Elle avait "failli", oui. Dans tous les sens du terme. A peine l'épée plantée dans l'épaule de son assaillant que ce dernier lui rendit un coup à la nuque. Le masque qu'elle portait camoufla toutefois toute sorte de douleur sur son visage, de sorte que ni même l'assaillant qui agonisait tout de même, ni même elle n'était véritablement témoin de toute la scène. Puis le noir avait envahi son champ de vision, sa main s'était crispée à même la garde de sa lame courte, et ses yeux s'étaient clos. La monture elle, n'avait pas cessé de fuir en s'enfonçant toujours plus loin dans cette immensité du désert.

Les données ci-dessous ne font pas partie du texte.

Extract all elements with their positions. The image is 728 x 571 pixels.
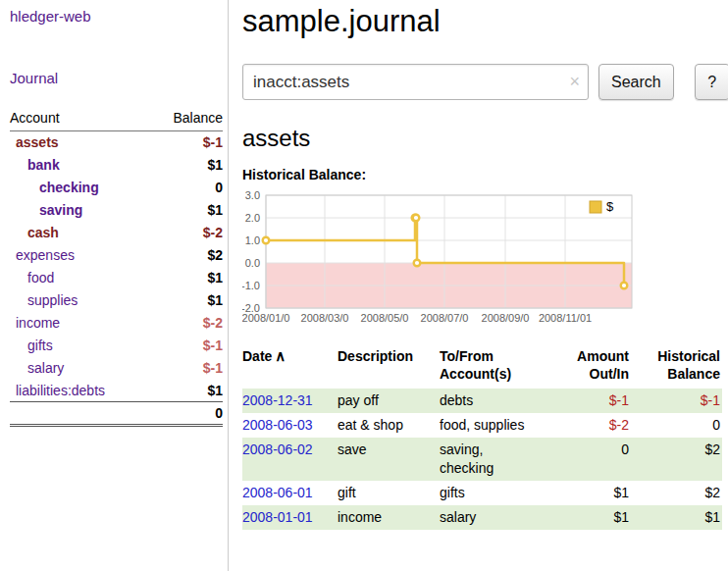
account-name-cell: liabilities:debts xyxy=(10,380,150,402)
app-root: hledger-web Journal Account Balance asse… xyxy=(0,0,728,571)
account-balance: $1 xyxy=(150,380,223,402)
account-balance: $1 xyxy=(150,154,223,177)
account-link[interactable]: supplies xyxy=(27,292,78,308)
sort-ascending-icon: ∧ xyxy=(275,347,286,364)
accounts-total-value: 0 xyxy=(150,402,223,426)
account-link[interactable]: gifts xyxy=(27,337,53,353)
transaction-balance: $2 xyxy=(629,481,722,505)
amount-header-line2: Out/In xyxy=(590,366,629,382)
transaction-date-link[interactable]: 2008-06-02 xyxy=(242,441,313,457)
transaction-accounts: food, supplies xyxy=(440,413,549,438)
account-link[interactable]: bank xyxy=(27,157,60,173)
transaction-balance: 0 xyxy=(629,413,722,438)
register-header-accounts: To/From Account(s) xyxy=(440,347,549,389)
account-link[interactable]: assets xyxy=(16,134,59,150)
register-row: 2008-06-02savesaving, checking0$2 xyxy=(242,438,722,481)
balance-header-line1: Historical xyxy=(657,348,720,364)
accounts-col-account: Account xyxy=(10,110,150,131)
account-link[interactable]: food xyxy=(27,270,54,286)
accounts-table-body: assets$-1bank$1checking0saving$1cash$-2e… xyxy=(10,131,223,402)
transaction-accounts: saving, checking xyxy=(440,438,549,481)
account-heading: assets xyxy=(242,125,728,152)
account-name-cell: gifts xyxy=(10,335,150,357)
transaction-date-link[interactable]: 2008-06-01 xyxy=(242,485,313,500)
chart-legend-swatch xyxy=(590,201,601,213)
account-balance: $-1 xyxy=(150,335,223,357)
sidebar-item-journal[interactable]: Journal xyxy=(10,70,223,86)
account-name-cell: expenses xyxy=(10,244,150,267)
main-content: sample.journal × Search ? assets Histori… xyxy=(229,0,728,571)
chart-x-tick-label: 2008/09/0 xyxy=(482,312,530,324)
account-name-cell: saving xyxy=(10,199,150,222)
transaction-amount: 0 xyxy=(549,438,629,481)
account-balance: $2 xyxy=(150,244,223,267)
register-row: 2008-01-01incomesalary$1$1 xyxy=(242,505,722,530)
account-name-cell: cash xyxy=(10,222,150,244)
accounts-header-row: Account Balance xyxy=(10,110,223,131)
accounts-header-line1: To/From xyxy=(440,348,494,364)
account-row: salary$-1 xyxy=(10,357,223,380)
register-row: 2008-06-01giftgifts$1$2 xyxy=(242,481,722,505)
transaction-accounts: salary xyxy=(440,505,549,530)
transaction-date-link[interactable]: 2008-12-31 xyxy=(242,392,313,408)
transaction-description: gift xyxy=(338,481,440,505)
search-input[interactable] xyxy=(242,64,589,100)
account-balance: $-2 xyxy=(150,222,223,244)
account-row: supplies$1 xyxy=(10,289,223,312)
register-header-row: Date∧ Description To/From Account(s) Amo… xyxy=(242,347,722,389)
account-link[interactable]: expenses xyxy=(16,247,75,263)
accounts-col-balance: Balance xyxy=(150,110,223,131)
accounts-header-line2: Account(s) xyxy=(440,366,511,382)
transaction-description: income xyxy=(338,505,440,530)
description-header-label: Description xyxy=(338,348,413,364)
chart-y-tick-label: 3.0 xyxy=(245,189,260,201)
account-link[interactable]: liabilities:debts xyxy=(16,383,105,398)
transaction-accounts: debts xyxy=(440,389,549,413)
chart-x-tick-label: 2008/05/0 xyxy=(361,312,409,324)
chart-x-tick-label: 2008/07/0 xyxy=(421,312,469,324)
accounts-total-spacer xyxy=(10,402,150,426)
account-balance: $1 xyxy=(150,289,223,312)
account-balance: $1 xyxy=(150,199,223,222)
account-link[interactable]: salary xyxy=(27,360,64,376)
transaction-amount: $1 xyxy=(549,481,629,505)
search-form: × Search ? xyxy=(242,64,728,100)
register-header-description: Description xyxy=(338,347,440,389)
account-name-cell: assets xyxy=(10,131,150,154)
account-link[interactable]: saving xyxy=(39,202,82,218)
account-row: gifts$-1 xyxy=(10,335,223,357)
transaction-date-cell: 2008-06-03 xyxy=(242,413,338,438)
account-name-cell: food xyxy=(10,267,150,289)
account-row: liabilities:debts$1 xyxy=(10,380,223,402)
account-link[interactable]: income xyxy=(16,315,60,331)
chart-y-tick-label: 2.0 xyxy=(245,212,260,224)
app-title-link[interactable]: hledger-web xyxy=(10,8,223,25)
account-row: bank$1 xyxy=(10,154,223,177)
transaction-date-link[interactable]: 2008-01-01 xyxy=(242,509,313,525)
account-link[interactable]: cash xyxy=(27,225,59,240)
help-button[interactable]: ? xyxy=(695,64,728,100)
register-table: Date∧ Description To/From Account(s) Amo… xyxy=(242,347,722,530)
clear-search-icon[interactable]: × xyxy=(569,71,580,92)
transaction-date-link[interactable]: 2008-06-03 xyxy=(242,417,313,433)
transaction-date-cell: 2008-06-01 xyxy=(242,481,338,505)
account-row: checking0 xyxy=(10,177,223,199)
account-row: income$-2 xyxy=(10,312,223,335)
account-link[interactable]: checking xyxy=(39,180,99,195)
chart-x-tick-label: 2008/03/0 xyxy=(301,312,349,324)
date-header-label: Date xyxy=(242,348,272,364)
chart-x-tick-label: 2008/01/0 xyxy=(242,312,289,324)
account-balance: $-1 xyxy=(150,131,223,154)
register-header-balance: Historical Balance xyxy=(629,347,722,389)
account-balance: $-1 xyxy=(150,357,223,380)
transaction-date-cell: 2008-06-02 xyxy=(242,438,338,481)
chart-legend-label: $ xyxy=(606,199,614,214)
account-name-cell: checking xyxy=(10,177,150,199)
sidebar: hledger-web Journal Account Balance asse… xyxy=(0,0,229,571)
register-header-date[interactable]: Date∧ xyxy=(242,347,338,389)
transaction-description: eat & shop xyxy=(338,413,440,438)
amount-header-line1: Amount xyxy=(577,348,629,364)
transaction-date-cell: 2008-01-01 xyxy=(242,505,338,530)
search-button[interactable]: Search xyxy=(598,64,674,100)
register-header-amount: Amount Out/In xyxy=(549,347,629,389)
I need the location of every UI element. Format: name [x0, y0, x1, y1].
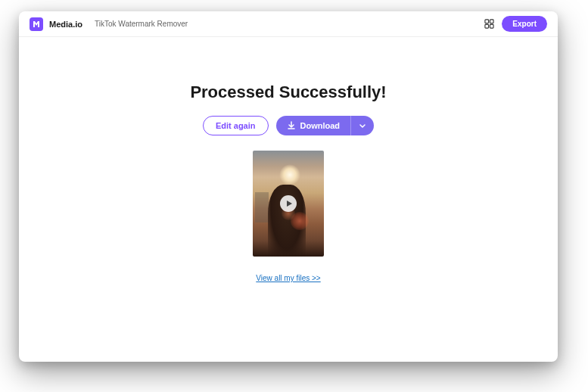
logo-icon — [30, 17, 43, 31]
play-icon — [287, 201, 292, 207]
main-content: Processed Successfully! Edit again Downl… — [19, 37, 558, 299]
svg-rect-0 — [485, 20, 489, 23]
header-left: Media.io TikTok Watermark Remover — [30, 17, 188, 31]
download-icon — [287, 121, 296, 130]
brand-name: Media.io — [49, 20, 82, 29]
video-thumbnail[interactable] — [253, 151, 324, 257]
export-button[interactable]: Export — [502, 16, 547, 32]
download-button-group: Download — [276, 116, 375, 135]
header-right: Export — [484, 16, 547, 32]
svg-rect-2 — [485, 24, 489, 28]
app-window: Media.io TikTok Watermark Remover Export… — [19, 11, 558, 362]
action-buttons: Edit again Download — [34, 116, 543, 135]
play-button[interactable] — [280, 195, 297, 212]
apps-grid-icon[interactable] — [484, 19, 494, 30]
download-button[interactable]: Download — [276, 116, 351, 135]
chevron-down-icon — [359, 122, 366, 129]
svg-rect-1 — [490, 20, 493, 23]
download-dropdown-button[interactable] — [350, 116, 374, 135]
edit-again-button[interactable]: Edit again — [203, 116, 269, 135]
header: Media.io TikTok Watermark Remover Export — [19, 11, 558, 37]
svg-rect-3 — [490, 24, 493, 28]
download-label: Download — [300, 121, 341, 130]
tool-name: TikTok Watermark Remover — [95, 20, 188, 28]
page-title: Processed Successfully! — [34, 82, 543, 102]
view-all-files-link[interactable]: View all my files >> — [256, 274, 320, 282]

Combien de temps était-elle restée ainsi, dans cette plus parfaite inconscience? Probablement quelques heures. Mais c'était probablement déjà quelques heures de trop, car le réveil s'était soldé d'un étrange sentiment. Voilà qu'une question anodine mais étrangère s'imposait dans son esprit, de celle qu'une Musume ne se posait jamais véritablement: Où était-elle? Le soleil l'inquiétait, plus que de raison. Et les heures se soldaient par d'interminables marches, de longs moments à chercher toutes traces, tout repère afin de l'orienter en un lieu connu. Ou "quelque part", de quoi survivre. Encore. Toujours.

Et lorsqu'au bout d'un moment, les forces la quittèrent et que le sable n'en devint qu'un voile brûlant et sans fin, une phrase s'était imposée dans l'esprit de la jeune fille. Bien sûr, elle n'avait pas envie de mourir. Non. Mais le désert était aussi illimité qu'un Océan des contes et Akiza, elle, manquait certainement d'une écoute. Sans ordre, la Fille n'était plus rien d'autre qu'un pantin sans pensées, toute entraînée qu'elle était au kenjutsu et à l'esprit instinctif. La philosophie lui parut à cet instant ironique. Ridicule.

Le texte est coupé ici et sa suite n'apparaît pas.